Middle East respiratory syndrome coronavirus (MERS-CoV) first emerged in late 2012. Since its emergence, a total of 2279 patients from 27 countries have been infected across the globe according to a World Health Organization (WHO) report (Feb. 12th, 2019). Approximately 806 patients have died. The virus uses its spike proteins as adhesive factors that are proinflammatory for host entry through a specific receptor called dipeptidyl peptidase-4 (DPP4). This receptor is considered a key factor in the signaling and activation of the acquired and innate immune responses in infected patients. Using potent antigens in combination with strong adjuvants may effectively trigger the activation of specific MERS-CoV cellular responses as well as the production of neutralizing antibodies. Unfortunately, to date, there is no effective approved treatment or vaccine for MERS-CoV. Thus, there are urgent needs for the development of novel MERS-CoV therapies as well as vaccines to help minimize the spread of the virus from infected patients, thereby mitigating the risk of any potential pandemics. Our main goals are to highlight and describe the current knowledge of both the innate and adaptive immune responses to MERS-CoV and the current state of MERS-CoV vaccine development. We believe this study will increase our understanding of the mechanisms that enhance the MERS-CoV immune response and subsequently contribute to the control of MERS-CoV infections.

Figures

Figure 1
Figure 1
The proposed schematic representation of the immune response to MERS-CoV infection and how the invading virus is processed during an infection. (1) MERS-CoV infects macrophages through DPP4 binding, and then macrophages present MERS-CoV antigens to Th0 cells. This process leads to T cell activation and differentiation, including the production of cytokines associated with the different T cell subsets (i.e., Th1, Th2, and Th17), followed by a massive release of cytokines for immune response amplification.

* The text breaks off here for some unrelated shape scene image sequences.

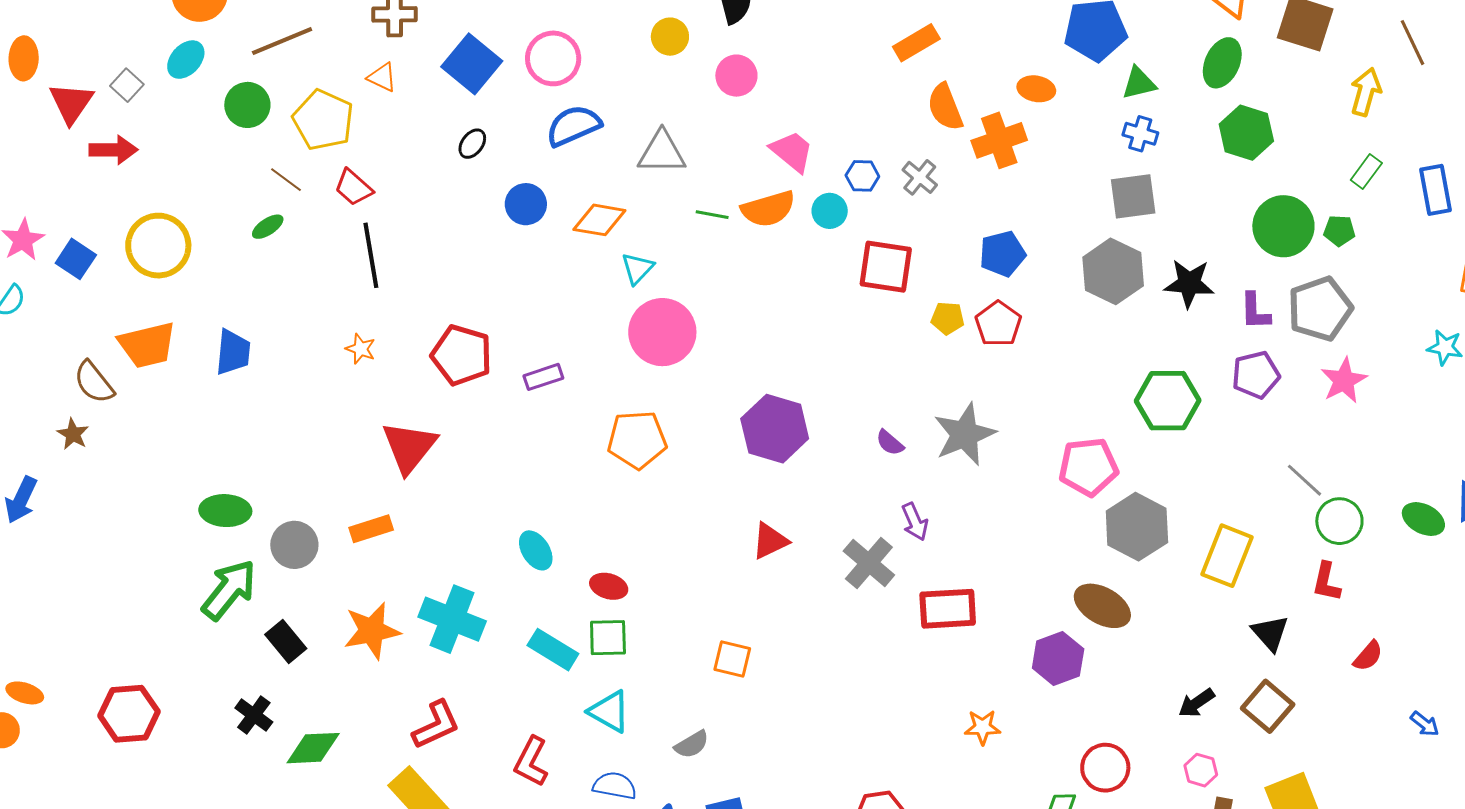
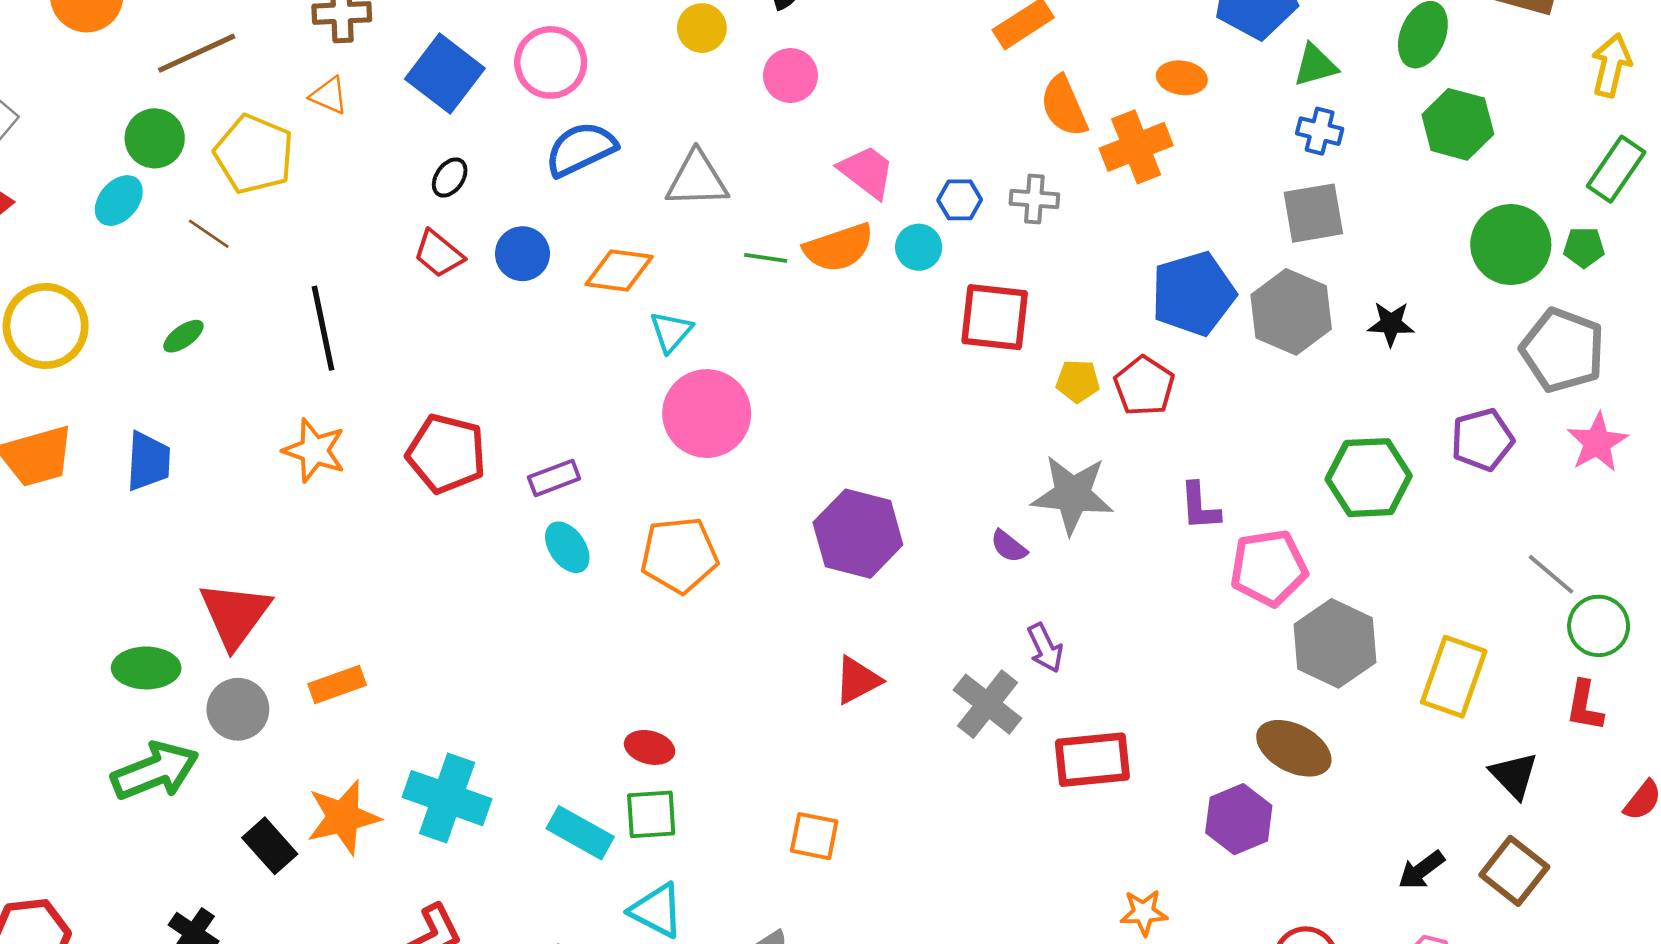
cyan ellipse: (186, 60) -> (119, 201), moved
green rectangle: (1366, 172) -> (1616, 169), size x1.4
gray cross: (920, 177) -> (1034, 199), turned -33
red trapezoid: (354, 188) -> (439, 254), moved
green ellipse: (268, 227) -> (183, 336), moved
blue pentagon: (1002, 254) -> (1193, 294), moved, size x1.4
black star: (1189, 283) -> (1391, 324), size x0.7
gray pentagon: (1320, 309) -> (1563, 350), turned -30
purple L-shape: (1255, 311) -> (1200, 506), moved
orange star: (361, 349) -> (314, 450), size x1.6
gray star: (965, 434) -> (1072, 495), moved, turned 30
red triangle: (409, 447) -> (235, 615), moved
cyan ellipse: (536, 550) -> (567, 547), moved
green arrow: (229, 590) -> (155, 771), turned 32
black rectangle: (286, 642) -> (270, 846), moved

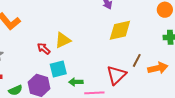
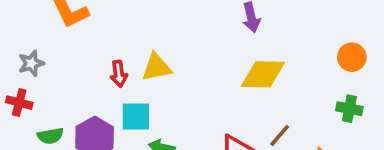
red arrow: (44, 49) -> (119, 74), turned -152

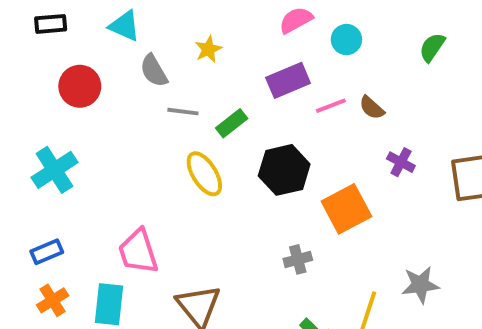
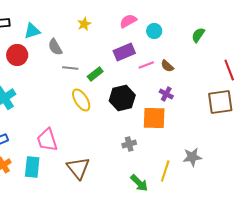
cyan triangle: (125, 26) -> (32, 31), moved, turned -42
yellow star: (208, 49) -> (84, 24), moved
purple cross: (401, 162) -> (166, 94), moved
orange square: (346, 209) -> (154, 118), turned 30

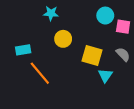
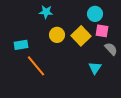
pink square: (123, 27) -> (102, 31), moved
yellow square: (92, 55) -> (81, 36), moved, turned 30

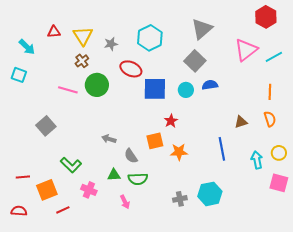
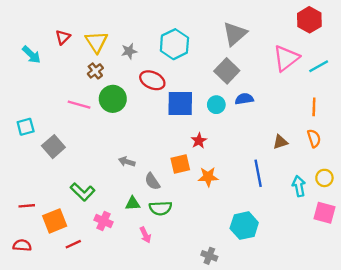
red triangle: (54, 32) -> (63, 37), turned -40
cyan square: (19, 75) -> (26, 127), moved, turned -35
gray cross: (180, 199) -> (209, 256), moved, turned 32

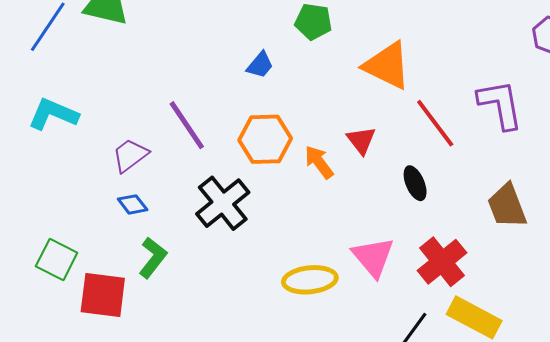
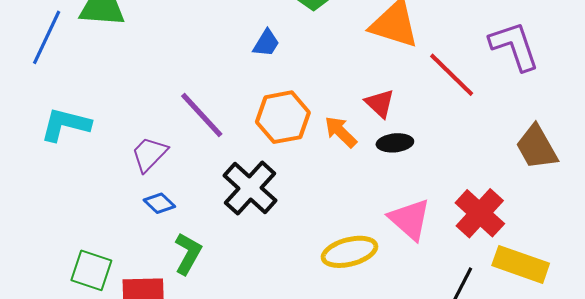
black ellipse: (415, 183) -> (395, 143), moved, turned -64

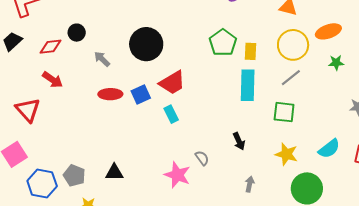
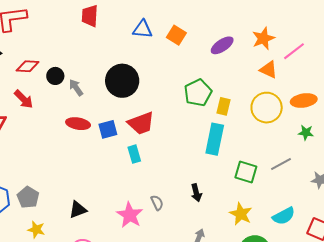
black circle: (77, 33) -> (55, 76), moved
gray line: (291, 78) -> (281, 164), moved
black triangle: (114, 172) -> (78, 210), moved, turned -30

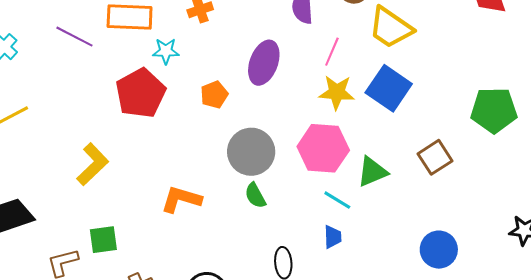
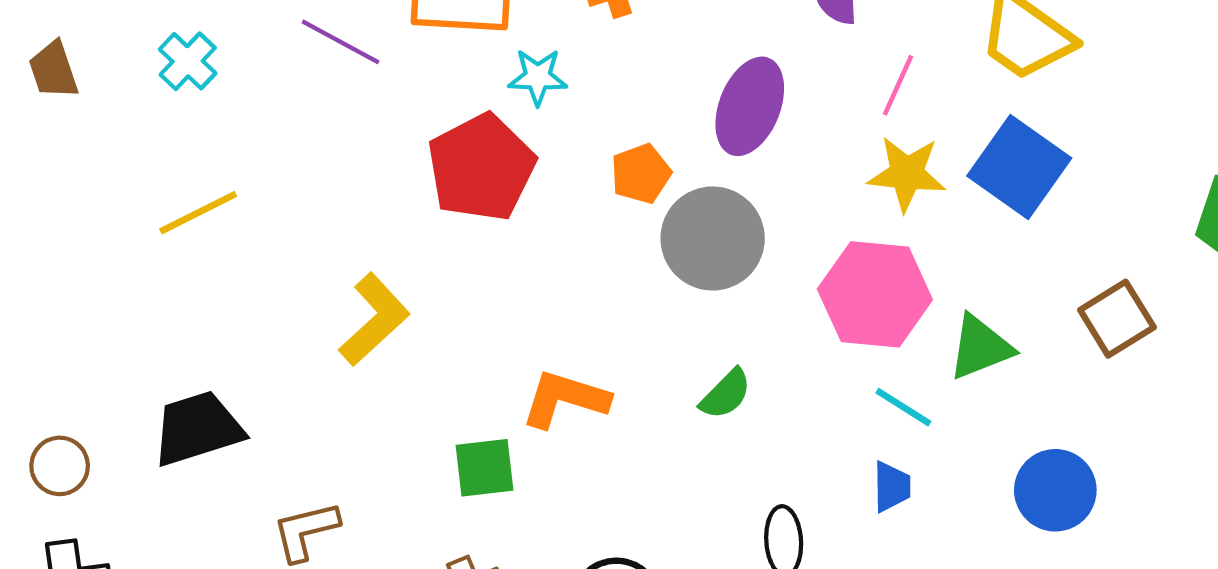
gray circle: (251, 152) -> (713, 238), moved
green semicircle: (255, 196) -> (726, 394), turned -108
green square: (103, 240) -> (485, 468), moved
blue circle: (439, 250) -> (1055, 490), moved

The continued production of these mediators due to viral persistence has a negative effect on Th0, NK, and CD8 T cell activation by inhibiting IL12 and IFN-γ production. However, CD8 T cells produce very effective mediators, such as IFN-γ and granzyme, to clear MERS-CoV. It is still unclear whether long-term or short-term protective antibodies are produced during neutralizing antibody production against MERS-CoV. (2) Attachment of MERS-CoV to DPP4 on the host cell through S protein leads to the appearance of genomic RNA in the cytoplasm. An immune response to dsRNA can be partially generated during MERS-CoV replication. TLR-3 sensitized by dsRNA and cascades of signaling pathways (IRFs and NF-κB activation via TRAF3 and TRAF6, respectively) are activated to produce type I IFNs and proinflammatory cytokines. The production of type I IFNs is important to enhance the release of antiviral proteins for the protection of uninfected cells. Sometimes, accessory proteins of MERS-CoV can interfere with TLR-3 signaling and bind the dsRNA of MERS-CoV during replication to prevent TLR-3 activation and evade the immune response. TLR-4 might recognize S protein and lead to the activation of proinflammatory cytokines through the MyD88-dependent signaling pathway. Virus-cell interactions lead to strong production of immune mediators. The secretion of large quantities of chemokines and cytokines (MCP-1, IL10, and CXCL10) is promoted in infected cells in response to MERS-CoV infection. These chemokines and cytokines in turn recruit lymphocytes and leukocytes to the site of infection. Red arrows refer to inhibitory effects. Black arrows refer to activating effects.